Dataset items
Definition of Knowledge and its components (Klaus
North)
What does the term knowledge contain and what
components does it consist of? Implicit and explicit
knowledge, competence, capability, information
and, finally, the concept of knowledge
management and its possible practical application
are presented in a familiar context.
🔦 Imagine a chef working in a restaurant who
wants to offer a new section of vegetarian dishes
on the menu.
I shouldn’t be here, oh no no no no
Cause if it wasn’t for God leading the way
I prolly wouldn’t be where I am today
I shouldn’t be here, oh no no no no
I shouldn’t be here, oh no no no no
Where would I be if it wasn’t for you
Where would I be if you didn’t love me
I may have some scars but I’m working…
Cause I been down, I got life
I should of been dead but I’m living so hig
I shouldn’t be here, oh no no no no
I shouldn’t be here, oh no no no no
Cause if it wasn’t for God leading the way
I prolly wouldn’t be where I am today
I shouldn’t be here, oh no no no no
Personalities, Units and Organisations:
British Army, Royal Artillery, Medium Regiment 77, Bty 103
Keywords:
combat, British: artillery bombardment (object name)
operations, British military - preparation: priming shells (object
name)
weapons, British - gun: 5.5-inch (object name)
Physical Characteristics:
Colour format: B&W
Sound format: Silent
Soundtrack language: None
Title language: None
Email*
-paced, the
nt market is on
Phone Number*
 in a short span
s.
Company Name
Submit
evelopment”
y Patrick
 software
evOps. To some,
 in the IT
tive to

--

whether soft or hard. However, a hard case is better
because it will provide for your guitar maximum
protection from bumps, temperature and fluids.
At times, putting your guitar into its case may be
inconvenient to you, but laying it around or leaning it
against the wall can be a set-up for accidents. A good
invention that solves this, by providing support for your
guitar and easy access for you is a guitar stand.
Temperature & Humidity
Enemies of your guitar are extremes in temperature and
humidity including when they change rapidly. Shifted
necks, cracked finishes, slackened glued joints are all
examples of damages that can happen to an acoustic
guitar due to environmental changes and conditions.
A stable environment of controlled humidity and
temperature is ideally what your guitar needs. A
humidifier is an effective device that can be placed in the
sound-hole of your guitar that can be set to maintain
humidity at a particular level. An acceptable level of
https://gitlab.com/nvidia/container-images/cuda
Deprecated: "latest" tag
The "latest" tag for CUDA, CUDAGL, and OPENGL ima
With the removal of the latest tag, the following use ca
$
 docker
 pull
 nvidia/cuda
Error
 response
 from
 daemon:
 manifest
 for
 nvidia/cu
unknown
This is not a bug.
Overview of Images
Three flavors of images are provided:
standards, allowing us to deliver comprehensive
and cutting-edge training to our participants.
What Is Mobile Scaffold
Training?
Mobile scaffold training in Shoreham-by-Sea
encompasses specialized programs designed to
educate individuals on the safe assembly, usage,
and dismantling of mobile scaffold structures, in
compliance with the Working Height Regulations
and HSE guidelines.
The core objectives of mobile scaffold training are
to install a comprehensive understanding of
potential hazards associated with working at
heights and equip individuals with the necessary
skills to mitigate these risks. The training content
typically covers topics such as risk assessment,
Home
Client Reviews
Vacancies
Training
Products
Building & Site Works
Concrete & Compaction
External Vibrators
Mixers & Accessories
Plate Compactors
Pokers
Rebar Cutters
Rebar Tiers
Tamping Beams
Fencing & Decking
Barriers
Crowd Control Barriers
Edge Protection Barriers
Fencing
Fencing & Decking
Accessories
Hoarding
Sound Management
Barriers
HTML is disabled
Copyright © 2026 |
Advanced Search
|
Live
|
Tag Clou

==

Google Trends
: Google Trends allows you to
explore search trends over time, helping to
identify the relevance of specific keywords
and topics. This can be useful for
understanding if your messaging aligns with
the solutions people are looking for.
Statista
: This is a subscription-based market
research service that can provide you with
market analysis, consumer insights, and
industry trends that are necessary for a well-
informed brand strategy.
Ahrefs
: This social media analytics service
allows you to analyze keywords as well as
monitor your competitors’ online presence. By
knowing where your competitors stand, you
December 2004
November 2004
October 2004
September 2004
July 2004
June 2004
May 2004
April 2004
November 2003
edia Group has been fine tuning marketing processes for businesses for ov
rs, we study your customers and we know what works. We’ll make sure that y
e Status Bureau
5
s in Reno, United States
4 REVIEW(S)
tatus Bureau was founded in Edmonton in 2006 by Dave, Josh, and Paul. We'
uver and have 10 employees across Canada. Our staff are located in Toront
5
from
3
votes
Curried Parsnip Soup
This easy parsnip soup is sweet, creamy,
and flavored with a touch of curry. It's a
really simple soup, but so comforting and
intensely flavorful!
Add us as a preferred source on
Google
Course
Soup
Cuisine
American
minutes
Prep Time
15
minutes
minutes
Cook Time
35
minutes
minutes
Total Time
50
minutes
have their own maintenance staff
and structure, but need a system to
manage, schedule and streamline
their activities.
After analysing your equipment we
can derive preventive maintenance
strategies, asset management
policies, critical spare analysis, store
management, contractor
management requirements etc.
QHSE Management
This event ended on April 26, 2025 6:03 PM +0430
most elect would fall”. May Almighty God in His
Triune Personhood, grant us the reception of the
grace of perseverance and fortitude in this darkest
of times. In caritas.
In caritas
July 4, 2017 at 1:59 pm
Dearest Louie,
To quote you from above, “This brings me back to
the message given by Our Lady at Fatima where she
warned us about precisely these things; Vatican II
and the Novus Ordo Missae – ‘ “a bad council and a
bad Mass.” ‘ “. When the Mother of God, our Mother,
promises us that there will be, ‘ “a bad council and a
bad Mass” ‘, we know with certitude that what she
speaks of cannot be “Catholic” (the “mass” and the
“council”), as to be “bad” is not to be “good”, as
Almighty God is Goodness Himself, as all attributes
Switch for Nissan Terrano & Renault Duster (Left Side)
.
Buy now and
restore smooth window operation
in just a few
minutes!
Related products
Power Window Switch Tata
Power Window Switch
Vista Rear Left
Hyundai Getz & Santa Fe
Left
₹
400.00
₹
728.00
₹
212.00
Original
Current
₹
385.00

§ What is needed: There is a line with "Definition of Knowledge" and a line with "and, finally, the concept of knowledge" above. Copy exactly those two lines and all lines between them, with nothing else.

§ Output for this exercise:
Definition of Knowledge and its components (Klaus
North)
What does the term knowledge contain and what
components does it consist of? Implicit and explicit
knowledge, competence, capability, information
and, finally, the concept of knowledge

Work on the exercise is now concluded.